§ Stored data entries:
[Start of Attachment]
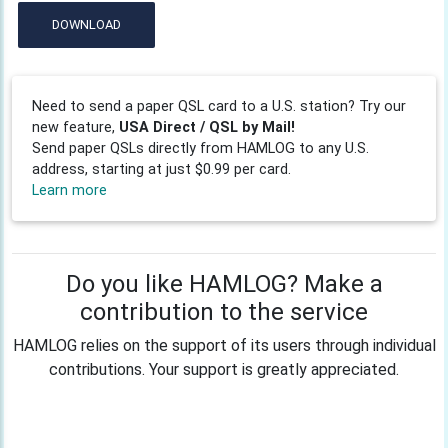
DOWNLOAD
Need to send a paper QSL card to a U.S. station? Try our
new feature,
USA Direct / QSL by Mail!
Send paper QSLs directly from HAMLOG to any U.S.
address, starting at just $0.99 per card.
Learn more
Do you like HAMLOG? Make a
contribution to the service
HAMLOG relies on the support of its users through individual
contributions. Your support is greatly appreciated.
[End of Attachment]
§ TASK OBJECTIVE:
An exact retyping of the entries, without images, is the required answer.

§ ANSWER TO THIS PROBLEM:
DOWNLOAD
Need to send a paper QSL card to a U.S. station? Try our
new feature,
USA Direct / QSL by Mail!
Send paper QSLs directly from HAMLOG to any U.S.
address, starting at just $0.99 per card.
Learn more
Do you like HAMLOG? Make a
contribution to the service
HAMLOG relies on the support of its users through individual
contributions. Your support is greatly appreciated.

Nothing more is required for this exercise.